The first is Singleshot, it's a task manager, of if you prefer the workflow term, a worklist manager. It gives you a task list that you can manage, allows you to delegate, and also allows various applications to delegate tasks to you. It's classical enterprise technology and we're trying to make something that has usability at its forefront. That and being a test case for a Web API that takes hypermedia seriously.

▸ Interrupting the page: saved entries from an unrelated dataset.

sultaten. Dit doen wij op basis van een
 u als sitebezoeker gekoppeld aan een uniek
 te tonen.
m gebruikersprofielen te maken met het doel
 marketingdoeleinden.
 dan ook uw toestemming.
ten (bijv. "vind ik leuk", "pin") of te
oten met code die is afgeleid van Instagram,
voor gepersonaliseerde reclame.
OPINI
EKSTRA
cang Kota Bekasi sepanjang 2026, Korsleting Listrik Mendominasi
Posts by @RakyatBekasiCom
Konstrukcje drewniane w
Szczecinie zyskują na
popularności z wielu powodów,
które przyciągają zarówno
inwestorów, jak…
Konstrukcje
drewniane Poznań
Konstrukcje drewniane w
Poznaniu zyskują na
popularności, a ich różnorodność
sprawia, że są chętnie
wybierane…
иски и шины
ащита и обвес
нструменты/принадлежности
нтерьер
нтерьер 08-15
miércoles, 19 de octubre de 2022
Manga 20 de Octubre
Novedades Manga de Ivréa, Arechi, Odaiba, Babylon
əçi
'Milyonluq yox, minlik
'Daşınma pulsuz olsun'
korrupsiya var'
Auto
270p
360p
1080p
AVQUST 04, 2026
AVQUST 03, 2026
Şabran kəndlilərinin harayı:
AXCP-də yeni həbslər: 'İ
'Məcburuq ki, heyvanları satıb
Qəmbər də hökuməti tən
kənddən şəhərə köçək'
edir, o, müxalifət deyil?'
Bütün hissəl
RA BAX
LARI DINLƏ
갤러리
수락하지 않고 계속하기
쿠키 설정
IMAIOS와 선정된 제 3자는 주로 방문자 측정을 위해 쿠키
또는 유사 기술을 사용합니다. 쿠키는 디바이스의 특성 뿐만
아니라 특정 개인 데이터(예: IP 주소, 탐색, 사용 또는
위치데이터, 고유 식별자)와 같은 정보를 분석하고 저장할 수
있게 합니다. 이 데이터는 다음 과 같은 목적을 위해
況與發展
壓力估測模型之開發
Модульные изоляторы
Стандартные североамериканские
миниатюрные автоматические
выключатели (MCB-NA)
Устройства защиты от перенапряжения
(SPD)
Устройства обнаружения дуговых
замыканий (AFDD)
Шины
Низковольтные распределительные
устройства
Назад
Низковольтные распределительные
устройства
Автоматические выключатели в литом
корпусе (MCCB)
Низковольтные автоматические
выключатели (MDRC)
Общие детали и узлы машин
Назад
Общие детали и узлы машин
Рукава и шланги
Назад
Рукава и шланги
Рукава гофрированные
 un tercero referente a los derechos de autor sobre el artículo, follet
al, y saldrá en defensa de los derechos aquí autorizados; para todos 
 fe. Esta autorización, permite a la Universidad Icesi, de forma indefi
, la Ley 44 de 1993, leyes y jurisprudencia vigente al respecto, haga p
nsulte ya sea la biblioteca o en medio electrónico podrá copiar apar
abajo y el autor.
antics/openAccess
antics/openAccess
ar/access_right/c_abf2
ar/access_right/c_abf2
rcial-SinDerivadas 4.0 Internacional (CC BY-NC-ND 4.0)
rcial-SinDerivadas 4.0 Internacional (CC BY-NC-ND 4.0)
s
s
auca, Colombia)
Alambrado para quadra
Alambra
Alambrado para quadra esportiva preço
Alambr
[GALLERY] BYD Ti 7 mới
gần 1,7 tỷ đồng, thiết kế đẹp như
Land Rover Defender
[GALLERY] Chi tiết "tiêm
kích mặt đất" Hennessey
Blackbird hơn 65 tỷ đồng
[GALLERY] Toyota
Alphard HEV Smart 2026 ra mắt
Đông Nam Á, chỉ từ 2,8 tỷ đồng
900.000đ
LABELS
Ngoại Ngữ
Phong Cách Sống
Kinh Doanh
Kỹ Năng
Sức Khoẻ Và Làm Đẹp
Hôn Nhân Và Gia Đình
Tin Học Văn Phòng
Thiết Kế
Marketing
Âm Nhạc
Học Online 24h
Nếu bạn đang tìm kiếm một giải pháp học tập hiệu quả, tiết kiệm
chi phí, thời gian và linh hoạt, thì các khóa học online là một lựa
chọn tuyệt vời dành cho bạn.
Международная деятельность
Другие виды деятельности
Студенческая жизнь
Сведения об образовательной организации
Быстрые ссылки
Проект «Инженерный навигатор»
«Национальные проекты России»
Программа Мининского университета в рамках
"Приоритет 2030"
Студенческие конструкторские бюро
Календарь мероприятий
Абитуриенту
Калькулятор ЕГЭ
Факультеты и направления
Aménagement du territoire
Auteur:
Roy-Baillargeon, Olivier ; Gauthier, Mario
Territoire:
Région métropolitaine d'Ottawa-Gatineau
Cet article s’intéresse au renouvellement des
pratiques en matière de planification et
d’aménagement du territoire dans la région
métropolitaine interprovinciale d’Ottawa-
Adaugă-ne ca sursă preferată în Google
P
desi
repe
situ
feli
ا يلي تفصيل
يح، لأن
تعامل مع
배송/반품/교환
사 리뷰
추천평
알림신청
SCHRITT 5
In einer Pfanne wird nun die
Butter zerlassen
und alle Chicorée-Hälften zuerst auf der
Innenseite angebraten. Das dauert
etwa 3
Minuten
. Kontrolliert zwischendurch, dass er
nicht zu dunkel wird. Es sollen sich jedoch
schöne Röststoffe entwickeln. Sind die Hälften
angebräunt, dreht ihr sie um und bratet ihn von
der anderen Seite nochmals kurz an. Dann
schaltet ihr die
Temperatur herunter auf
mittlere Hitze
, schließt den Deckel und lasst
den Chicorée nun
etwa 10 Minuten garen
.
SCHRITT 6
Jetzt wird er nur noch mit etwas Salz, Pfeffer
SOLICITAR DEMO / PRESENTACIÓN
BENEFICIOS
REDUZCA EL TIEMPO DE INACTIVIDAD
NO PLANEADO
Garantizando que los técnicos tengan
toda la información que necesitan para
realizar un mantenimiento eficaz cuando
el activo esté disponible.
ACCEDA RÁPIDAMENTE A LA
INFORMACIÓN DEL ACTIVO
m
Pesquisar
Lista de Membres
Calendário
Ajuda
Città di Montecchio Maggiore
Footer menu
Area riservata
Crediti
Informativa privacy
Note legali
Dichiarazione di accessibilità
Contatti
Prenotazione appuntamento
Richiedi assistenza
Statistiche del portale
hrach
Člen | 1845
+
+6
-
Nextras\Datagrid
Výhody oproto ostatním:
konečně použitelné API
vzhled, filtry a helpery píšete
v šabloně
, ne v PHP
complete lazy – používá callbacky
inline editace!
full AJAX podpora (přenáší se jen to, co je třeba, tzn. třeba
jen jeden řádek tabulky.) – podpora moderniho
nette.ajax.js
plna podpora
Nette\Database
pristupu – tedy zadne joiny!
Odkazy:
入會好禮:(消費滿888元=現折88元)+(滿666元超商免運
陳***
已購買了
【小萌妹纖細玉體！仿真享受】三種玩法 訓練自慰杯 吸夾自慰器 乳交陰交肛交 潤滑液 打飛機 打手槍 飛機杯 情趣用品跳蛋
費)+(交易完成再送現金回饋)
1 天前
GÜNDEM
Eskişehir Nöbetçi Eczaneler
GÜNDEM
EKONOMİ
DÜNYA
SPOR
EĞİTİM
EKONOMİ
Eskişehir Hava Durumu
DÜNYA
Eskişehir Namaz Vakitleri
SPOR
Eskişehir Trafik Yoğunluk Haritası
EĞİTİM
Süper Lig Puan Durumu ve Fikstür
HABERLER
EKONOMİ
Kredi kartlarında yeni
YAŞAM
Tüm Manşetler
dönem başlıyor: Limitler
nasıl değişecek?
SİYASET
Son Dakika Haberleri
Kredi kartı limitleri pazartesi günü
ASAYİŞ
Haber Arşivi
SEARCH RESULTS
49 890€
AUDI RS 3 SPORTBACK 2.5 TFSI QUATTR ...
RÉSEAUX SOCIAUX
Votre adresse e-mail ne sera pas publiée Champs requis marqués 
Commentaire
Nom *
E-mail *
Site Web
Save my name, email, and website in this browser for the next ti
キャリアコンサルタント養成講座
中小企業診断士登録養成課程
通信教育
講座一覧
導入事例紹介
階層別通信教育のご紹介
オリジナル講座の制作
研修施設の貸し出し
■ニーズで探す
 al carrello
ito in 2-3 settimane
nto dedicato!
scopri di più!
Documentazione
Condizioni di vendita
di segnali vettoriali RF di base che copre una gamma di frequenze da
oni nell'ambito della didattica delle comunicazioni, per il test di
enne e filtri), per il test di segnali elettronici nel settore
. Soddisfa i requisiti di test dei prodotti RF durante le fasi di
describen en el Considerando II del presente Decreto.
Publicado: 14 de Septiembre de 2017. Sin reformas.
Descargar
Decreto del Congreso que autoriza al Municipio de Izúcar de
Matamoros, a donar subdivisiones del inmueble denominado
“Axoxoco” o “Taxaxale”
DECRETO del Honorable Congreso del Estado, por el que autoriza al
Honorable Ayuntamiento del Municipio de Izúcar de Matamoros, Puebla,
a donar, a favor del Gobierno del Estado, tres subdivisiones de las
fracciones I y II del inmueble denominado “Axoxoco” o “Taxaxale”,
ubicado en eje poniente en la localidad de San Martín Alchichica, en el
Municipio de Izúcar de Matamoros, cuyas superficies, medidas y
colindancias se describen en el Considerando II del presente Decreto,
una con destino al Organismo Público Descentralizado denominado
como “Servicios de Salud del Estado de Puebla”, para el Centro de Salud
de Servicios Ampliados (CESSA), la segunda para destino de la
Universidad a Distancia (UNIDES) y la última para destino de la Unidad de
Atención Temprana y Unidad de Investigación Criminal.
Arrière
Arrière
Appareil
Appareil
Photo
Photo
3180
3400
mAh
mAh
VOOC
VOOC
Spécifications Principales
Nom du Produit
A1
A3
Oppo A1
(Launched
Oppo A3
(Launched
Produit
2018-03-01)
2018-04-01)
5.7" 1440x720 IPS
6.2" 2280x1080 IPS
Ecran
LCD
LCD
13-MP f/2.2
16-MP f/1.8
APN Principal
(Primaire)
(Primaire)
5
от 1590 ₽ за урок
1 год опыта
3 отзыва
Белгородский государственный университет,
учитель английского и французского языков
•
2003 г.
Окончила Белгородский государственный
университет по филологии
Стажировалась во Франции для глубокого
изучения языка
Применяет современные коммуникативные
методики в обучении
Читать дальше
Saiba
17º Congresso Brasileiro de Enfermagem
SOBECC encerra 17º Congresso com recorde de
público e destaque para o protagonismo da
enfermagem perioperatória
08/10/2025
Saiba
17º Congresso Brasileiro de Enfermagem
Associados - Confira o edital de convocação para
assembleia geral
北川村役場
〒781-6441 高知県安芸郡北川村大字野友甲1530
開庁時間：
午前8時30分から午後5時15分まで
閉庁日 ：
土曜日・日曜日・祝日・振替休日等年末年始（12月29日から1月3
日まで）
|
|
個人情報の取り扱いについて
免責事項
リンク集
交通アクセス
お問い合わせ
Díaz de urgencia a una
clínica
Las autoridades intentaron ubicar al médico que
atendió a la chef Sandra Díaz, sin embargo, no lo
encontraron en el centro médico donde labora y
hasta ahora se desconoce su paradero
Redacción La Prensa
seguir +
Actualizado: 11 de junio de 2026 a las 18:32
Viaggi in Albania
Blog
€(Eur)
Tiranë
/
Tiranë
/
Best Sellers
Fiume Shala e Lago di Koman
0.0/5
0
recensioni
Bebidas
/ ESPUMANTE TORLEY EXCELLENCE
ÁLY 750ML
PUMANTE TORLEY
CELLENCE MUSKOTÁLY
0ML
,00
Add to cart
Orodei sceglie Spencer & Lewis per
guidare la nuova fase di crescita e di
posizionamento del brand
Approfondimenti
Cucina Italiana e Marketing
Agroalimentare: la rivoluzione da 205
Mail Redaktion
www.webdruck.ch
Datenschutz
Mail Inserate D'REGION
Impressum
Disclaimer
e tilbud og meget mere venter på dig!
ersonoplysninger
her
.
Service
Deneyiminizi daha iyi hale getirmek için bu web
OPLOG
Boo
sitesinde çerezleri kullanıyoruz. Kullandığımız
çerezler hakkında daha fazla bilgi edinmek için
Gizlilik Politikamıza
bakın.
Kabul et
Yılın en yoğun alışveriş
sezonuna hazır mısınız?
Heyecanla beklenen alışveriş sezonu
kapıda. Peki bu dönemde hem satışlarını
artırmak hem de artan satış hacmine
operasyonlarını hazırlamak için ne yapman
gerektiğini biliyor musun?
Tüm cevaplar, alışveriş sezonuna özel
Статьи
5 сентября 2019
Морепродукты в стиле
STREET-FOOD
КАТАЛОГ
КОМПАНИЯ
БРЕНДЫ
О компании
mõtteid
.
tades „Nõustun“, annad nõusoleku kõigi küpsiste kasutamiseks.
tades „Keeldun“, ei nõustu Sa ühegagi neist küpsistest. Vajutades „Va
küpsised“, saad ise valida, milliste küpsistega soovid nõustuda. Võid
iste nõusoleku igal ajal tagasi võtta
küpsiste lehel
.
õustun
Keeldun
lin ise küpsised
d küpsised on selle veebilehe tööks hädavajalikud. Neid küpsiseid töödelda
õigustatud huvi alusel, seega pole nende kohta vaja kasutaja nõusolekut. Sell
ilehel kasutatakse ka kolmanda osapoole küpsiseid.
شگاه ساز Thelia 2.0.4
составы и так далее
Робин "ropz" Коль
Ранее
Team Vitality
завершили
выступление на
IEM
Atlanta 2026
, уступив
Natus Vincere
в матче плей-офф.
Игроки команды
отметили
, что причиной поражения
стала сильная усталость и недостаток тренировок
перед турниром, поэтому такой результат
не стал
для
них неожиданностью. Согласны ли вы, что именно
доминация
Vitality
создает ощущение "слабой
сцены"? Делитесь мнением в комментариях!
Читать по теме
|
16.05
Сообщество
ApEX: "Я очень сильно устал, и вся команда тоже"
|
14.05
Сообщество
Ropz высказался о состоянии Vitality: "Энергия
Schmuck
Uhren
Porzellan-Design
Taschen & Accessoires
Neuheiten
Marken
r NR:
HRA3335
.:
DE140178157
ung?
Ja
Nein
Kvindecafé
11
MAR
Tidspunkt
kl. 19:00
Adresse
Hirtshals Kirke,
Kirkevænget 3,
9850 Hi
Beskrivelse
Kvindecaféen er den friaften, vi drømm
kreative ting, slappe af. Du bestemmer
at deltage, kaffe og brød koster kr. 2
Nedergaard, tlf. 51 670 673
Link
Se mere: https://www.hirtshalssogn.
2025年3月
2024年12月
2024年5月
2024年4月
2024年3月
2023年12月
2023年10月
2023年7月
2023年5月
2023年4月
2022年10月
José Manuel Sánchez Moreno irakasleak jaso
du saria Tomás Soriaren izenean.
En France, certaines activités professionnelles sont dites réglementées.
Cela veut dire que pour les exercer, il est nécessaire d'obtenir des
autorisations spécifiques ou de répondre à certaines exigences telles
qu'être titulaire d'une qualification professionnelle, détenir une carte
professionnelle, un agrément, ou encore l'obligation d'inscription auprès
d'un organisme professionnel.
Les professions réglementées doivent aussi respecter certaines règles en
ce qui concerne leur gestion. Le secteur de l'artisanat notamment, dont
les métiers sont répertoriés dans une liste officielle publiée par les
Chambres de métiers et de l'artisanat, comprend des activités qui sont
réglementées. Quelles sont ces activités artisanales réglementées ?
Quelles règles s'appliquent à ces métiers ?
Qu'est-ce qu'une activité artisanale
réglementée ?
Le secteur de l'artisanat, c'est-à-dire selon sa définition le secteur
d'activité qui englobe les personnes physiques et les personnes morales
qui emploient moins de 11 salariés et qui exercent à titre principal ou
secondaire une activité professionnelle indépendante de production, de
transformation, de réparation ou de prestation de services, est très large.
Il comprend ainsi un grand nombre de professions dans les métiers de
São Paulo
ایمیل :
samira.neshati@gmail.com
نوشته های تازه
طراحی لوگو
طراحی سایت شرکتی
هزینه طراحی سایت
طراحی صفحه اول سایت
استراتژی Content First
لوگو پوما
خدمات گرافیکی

The other one is Buildr, a build system that we're using for large applications that have a build cycle. So yes, we're using Ruby code to build applications written mostly in languages like Java, Scala and Flex. Ruby is ideal here because you can use it declaratively, at the level of defining what a project is, but also do grunt work like moving files around or calling command line tools. It's the first project that's strictly Ruby going on at Apache.

Other than the fact that you're both great guys, why should Rubyists run out and shell out their hard earned money for this book?

Assaf Because they're lazy. I know a lot of people who come to Ruby with a strong background in Java and the mentality that you need big APIs, big frameworks, dependency injection, XML configuration, scalable failover containers, and a thousand lines of code later you managed to read a list of names from a file and sort them alphabetically.

Complexity kills, so one thing I tried to show in the book is how you can size the complexity of the solution to the complexity of the problem. Maybe, instead of setting up an ESB with connectors on each side an pipeline in the middle, you can write a few lines of Ruby script, get the same job done in 1/10th the time. Even when, and this is one of my favorite examples, the job requires moving XML messages from WebSphere MQ to Salesforce. Ruby will get you there faster and cheaper than big architecture tooling.